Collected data
******

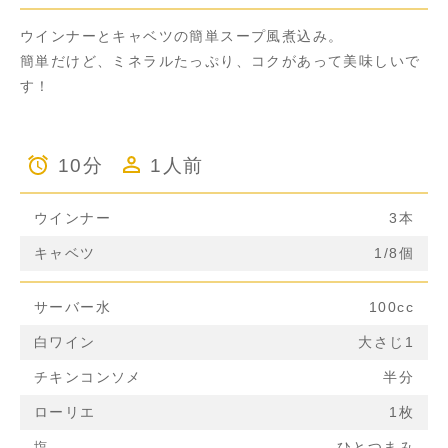
ウインナーとキャベツの簡単スープ風煮込み。
簡単だけど、ミネラルたっぷり、コクがあって美味しいで
す！
10分
1人前
ウインナー
3本
キャベツ
1/8個
サーバー水
100cc
白ワイン
大さじ1
チキンコンソメ
半分
ローリエ
1枚
塩
ひとつまみ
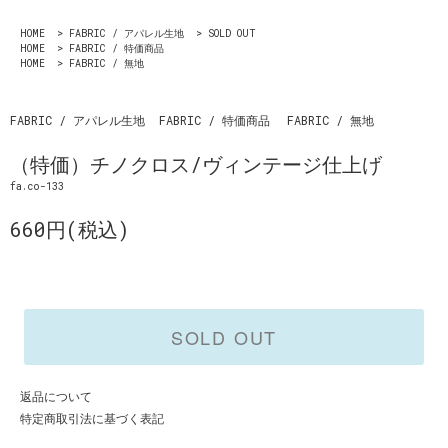
HOME
>
FABRIC / アパレル生地
>
SOLD OUT
HOME
>
FABRIC / 特価商品
HOME
>
FABRIC / 無地
FABRIC / アパレル生地
FABRIC / 特価商品
FABRIC / 無地
（特価）チノクロス/ヴィンテージ仕上げ
fa.co-133
660円(税込)
SOLD OUT
返品について
特定商取引法に基づく表記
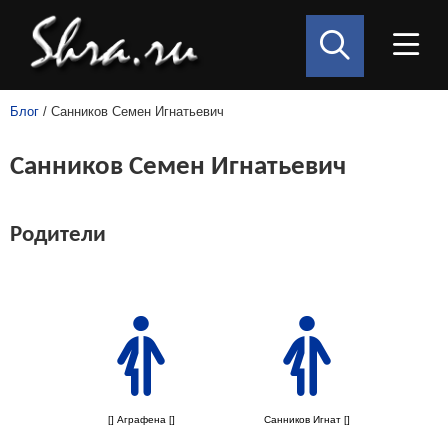
Блог
/ Санников Семен Игнатьевич
Санников Семен Игнатьевич
Родители
[] Аграфена []
Санников Игнат []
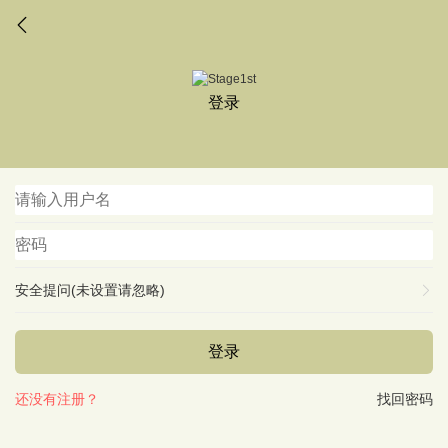
登录
安全提问(未设置请忽略)
登录
还没有注册？
找回密码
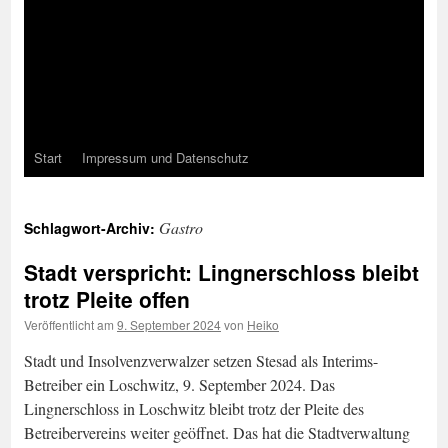
Start
Impressum und Datenschutz
Gastro
Schlagwort-Archiv:
Stadt verspricht: Lingnerschloss bleibt
trotz Pleite offen
Veröffentlicht am
9. September 2024
von
Heiko
Stadt und Insolvenzverwalzer setzen Stesad als Interims-
Betreiber ein Loschwitz, 9. September 2024. Das
Lingnerschloss in Loschwitz bleibt trotz der Pleite des
Betreibervereins weiter geöffnet. Das hat die Stadtverwaltung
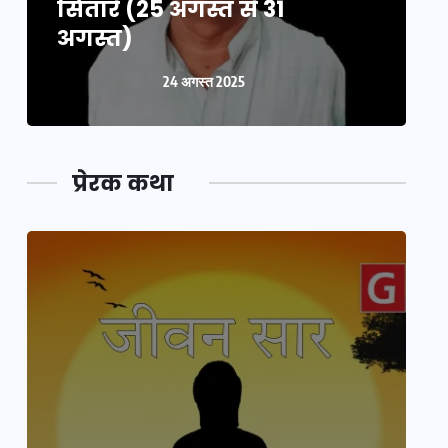
सितारे (25 अगस्त से 31
स
अगस्त)
24 अगस्त 2025
प्रेरक कथा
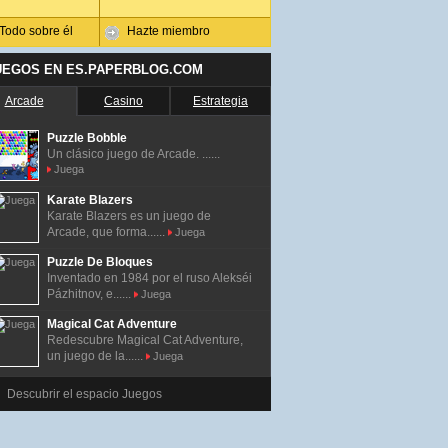
Todo sobre él
Hazte miembro
UEGOS EN ES.PAPERBLOG.COM
Arcade
Casino
Estrategia
Puzzle Bobble
Un clásico juego de Arcade. ......
Juega
Karate Blazers
Karate Blazers es un juego de
Arcade, que forma......
Juega
Puzzle De Bloques
Inventado en 1984 por el ruso Alekséi
Pázhitnov, e......
Juega
Magical Cat Adventure
Redescubre Magical Cat Adventure,
un juego de la......
Juega
Descubrir el espacio Juegos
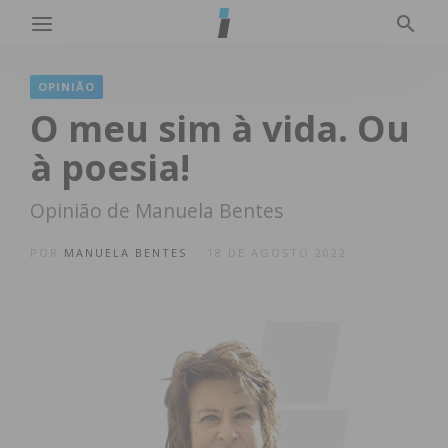
OPINIÃO
O meu sim à vida. Ou
à poesia!
Opinião de Manuela Bentes
POR
MANUELA BENTES
18 DE AGOSTO 2022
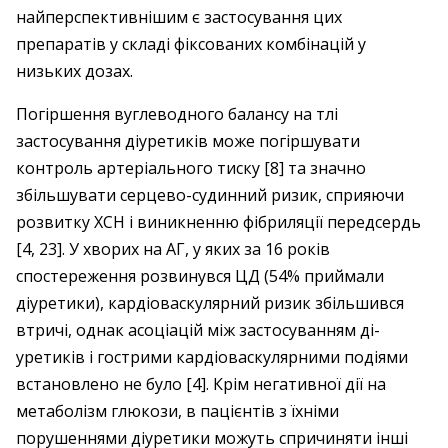
найперспективнішим є застосування цих
препаратів у складі фіксованих комбінацій у
низьких дозах.
Погіршення вуглеводного балансу на тлі
застосування діуретиків може погіршувати
контроль артеріального тиску [8] та значно
збільшувати серцево-­судинний ризик, сприяючи
розвитку ХСН і виникненню фібриляції передсердь
[4, 23]. У хворих на АГ, у яких за 16 років
спостереження розвинувся ЦД (54% приймали
діуретики), кардіоваскулярний ризик збільшився
втричі, однак асоціацій між застосуванням ді­
уретиків і гострими кардіоваскулярними подіями
встановлено не було [4]. Крім негативної дії на
метаболізм глюкози, в пацієнтів з їхніми
порушеннями ді­уретики можуть спричиняти інші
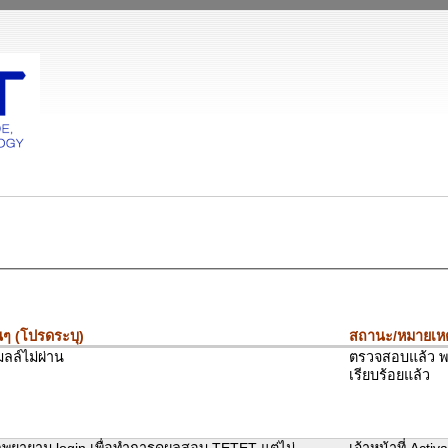
นๆ (โปรดระบุ)
สถานะ/หมายเหต
ลล์ไม่ผ่าน
ตรวจสอบแล้ว พบ
เรียบร้อยแล้ว
กพยายาม login เพื่อทำการดูผลสอบ TETET แต่ไม่
เจ้าหน้าที่ Activ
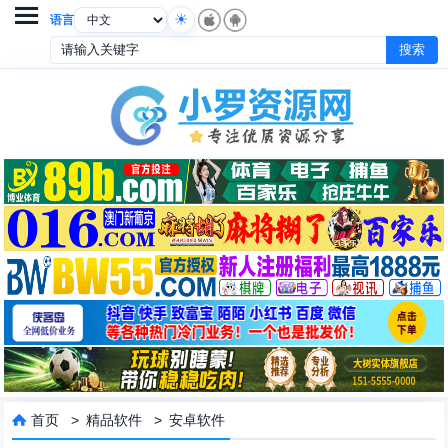

语言
首页
>
精品软件
>
安卓软件

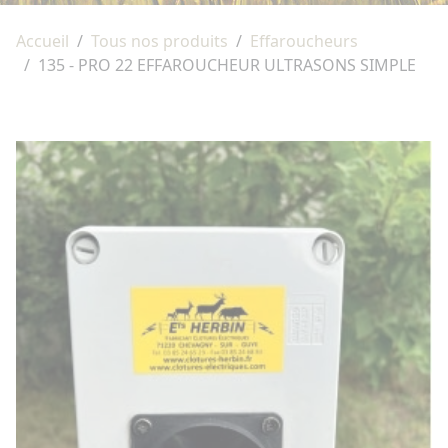
Accueil
Tous nos produits
Effaroucheurs
135 - PRO 22 EFFAROUCHEUR ULTRASONS SIMPLE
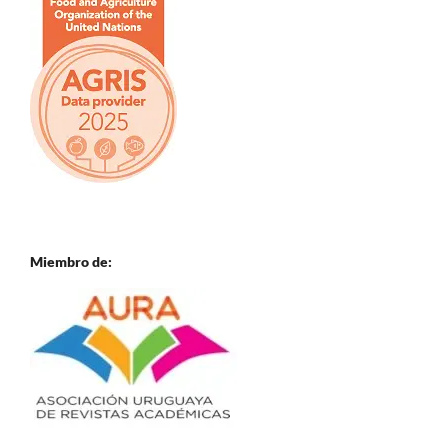
Miembro de:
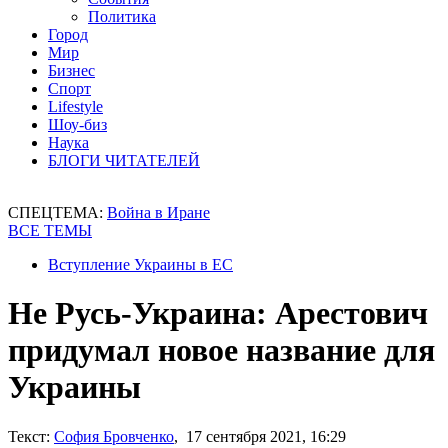
Политика
Город
Мир
Бизнес
Спорт
Lifestyle
Шоу-биз
Наука
БЛОГИ ЧИТАТЕЛЕЙ
СПЕЦТЕМА:
Война в Иране
ВСЕ ТЕМЫ
Вступление Украины в ЕС
Не Русь-Украина: Арестович
придумал новое название для
Украины
Текст:
София Бровченко
, 17 сентября 2021, 16:29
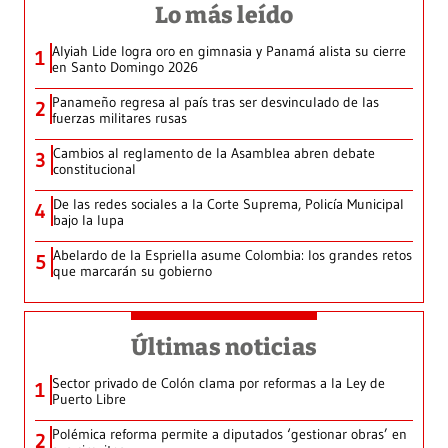
Lo más leído
Alyiah Lide logra oro en gimnasia y Panamá alista su cierre
1
en Santo Domingo 2026
Panameño regresa al país tras ser desvinculado de las
2
fuerzas militares rusas
Cambios al reglamento de la Asamblea abren debate
3
constitucional
De las redes sociales a la Corte Suprema, Policía Municipal
4
bajo la lupa
Abelardo de la Espriella asume Colombia: los grandes retos
5
que marcarán su gobierno
Últimas noticias
Sector privado de Colón clama por reformas a la Ley de
1
Puerto Libre
Polémica reforma permite a diputados ‘gestionar obras’ en
2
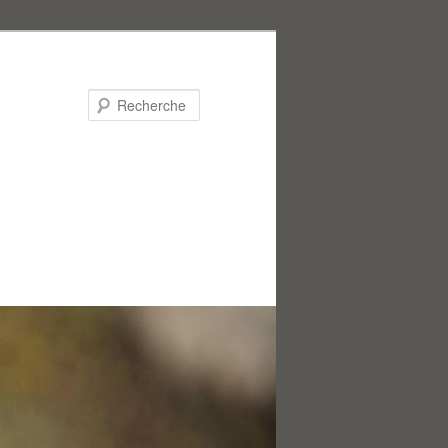
Recherche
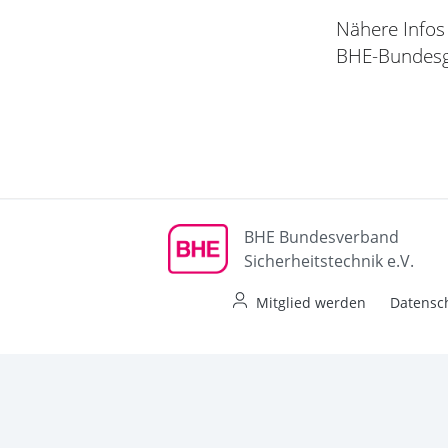
Nähere Infos 
BHE-Bundesge
BHE Bundesverband
Sicherheitstechnik e.V.
Mitglied werden
Datensc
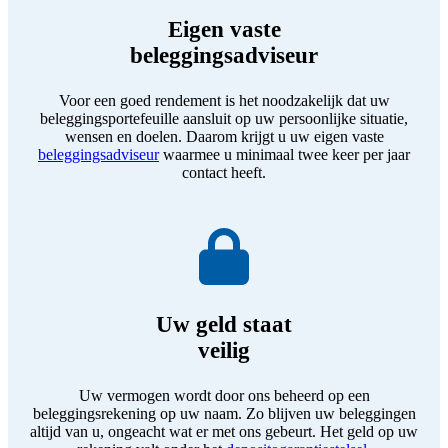
Eigen vaste
beleggingsadviseur
Voor een goed rendement is het noodzakelijk dat uw
beleggingsportefeuille aansluit op uw persoonlijke situatie,
wensen en doelen. Daarom krijgt u uw eigen vaste
beleggingsadviseur
waarmee u minimaal twee keer per jaar
contact heeft.
Uw geld staat
veilig
Uw vermogen wordt door ons beheerd op een
beleggingsrekening op uw naam. Zo blijven uw beleggingen
altijd van u, ongeacht wat er met ons gebeurt. Het geld op uw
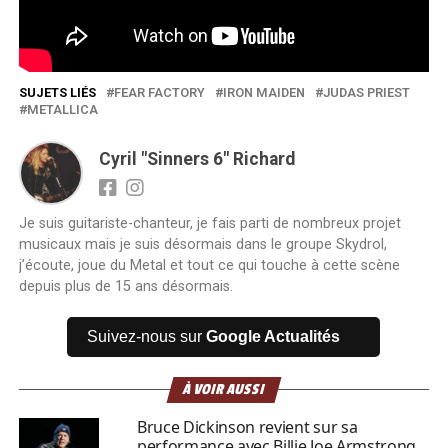
SUJETS LIÉS
FEAR FACTORY
IRON MAIDEN
JUDAS PRIEST
METALLICA
Cyril "Sinners 6" Richard
Je suis guitariste-chanteur, je fais parti de nombreux projet
musicaux mais je suis désormais dans le groupe Skydrol,
j’écoute, joue du Metal et tout ce qui touche à cette scène
depuis plus de 15 ans désormais.
Suivez-nous sur
Google Actualités
À VOIR AUSSI
Bruce Dickinson revient sur sa
performance avec Billie Joe Armstrong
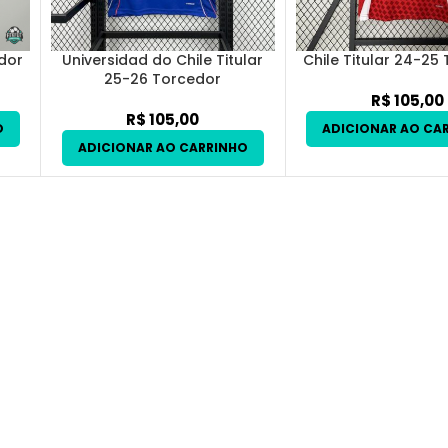
edor
Universidad do Chile Titular
Chile Titular 24-25
25-26 Torcedor
R$
105,00
R$
105,00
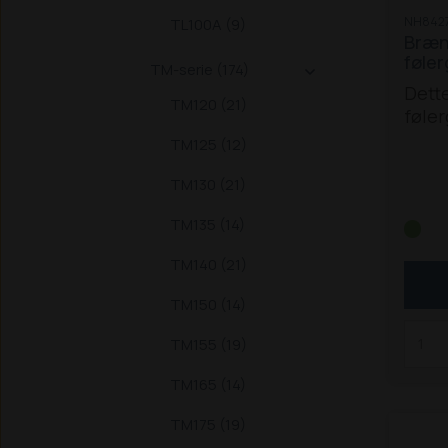
NH842
TL100A (9)
Bræn
føler
TM-serie (174)

Dette
TM120 (21)
føler
flere
TM125 (12)
mode
/ 705
TM130 (21)
T7.17
TM135 (14)
T7.17
T7.22
TM140 (21)
T7.2
T7.26
TM150 (14)
TM155 (19)
TM165 (14)
TM175 (19)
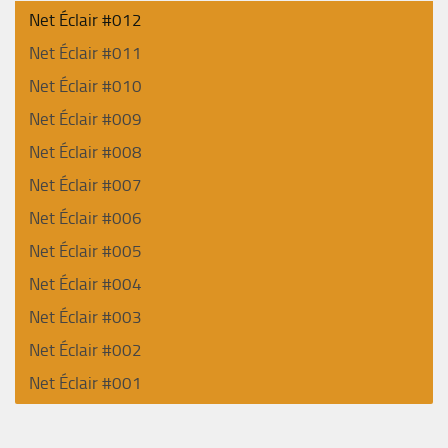
Net Éclair #012
Net Éclair #011
Net Éclair #010
Net Éclair #009
Net Éclair #008
Net Éclair #007
Net Éclair #006
Net Éclair #005
Net Éclair #004
Net Éclair #003
Net Éclair #002
Net Éclair #001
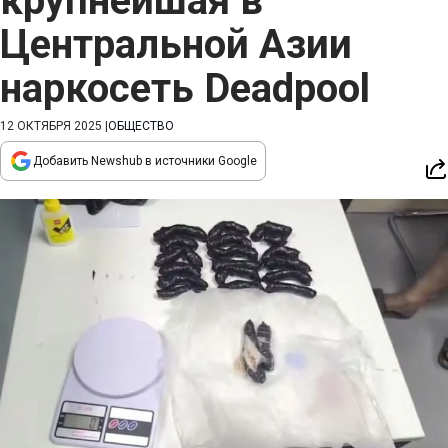
крупнейшая в
Центральной Азии
наркосеть Deadpool
12 ОКТЯБРЯ 2025
|
ОБЩЕСТВО
Добавить Newshub в источники Google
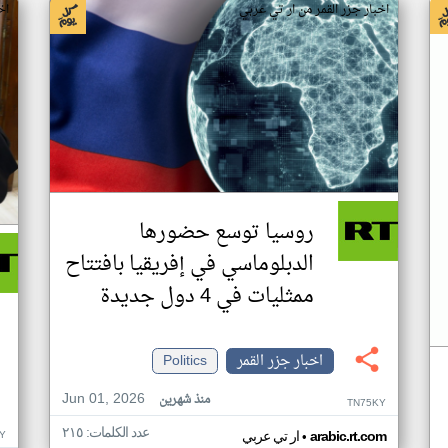
اخبار جزر القمر من ار تي عربي
اخ
روسيا توسع حضورها
الدبلوماسي في إفريقيا بافتتاح
ممثليات في 4 دول جديدة
اخبار جزر القمر
Politics
Jun 01, 2026
منذ شهرين
TN75KY
عدد الكلمات: ٢١٥
•
Y
arabic.rt.com
ار تي عربي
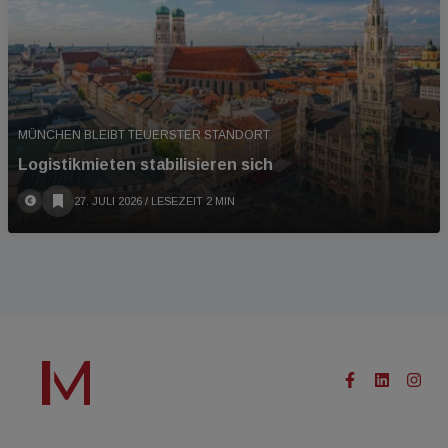
MÜNCHEN BLEIBT TEUERSTER STANDORT
Logistikmieten stabilisieren sich
27. JULI 2026
/ LESEZEIT 2 MIN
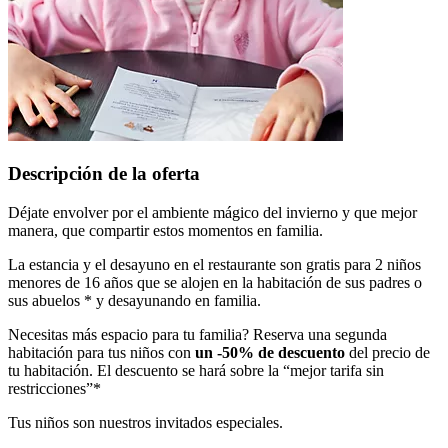
Descripción de la oferta
Déjate envolver por el ambiente mágico del invierno y que mejor
manera, que compartir estos momentos en familia.
La estancia y el desayuno en el restaurante son gratis para 2 niños
menores de 16 años que se alojen en la habitación de sus padres o
sus abuelos * y desayunando en familia.
Necesitas más espacio para tu familia? Reserva una segunda
habitación para tus niños con
un -50% de descuento
del precio de
tu habitación. El descuento se hará sobre la “mejor tarifa sin
restricciones”*
Tus niños son nuestros invitados especiales.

******

Assignment: The lines to show are those in the data above that include "suis".

Exercise result:
Je suis guitariste-chanteur, je fais parti de nombreux projet
musicaux mais je suis désormais dans le groupe Skydrol,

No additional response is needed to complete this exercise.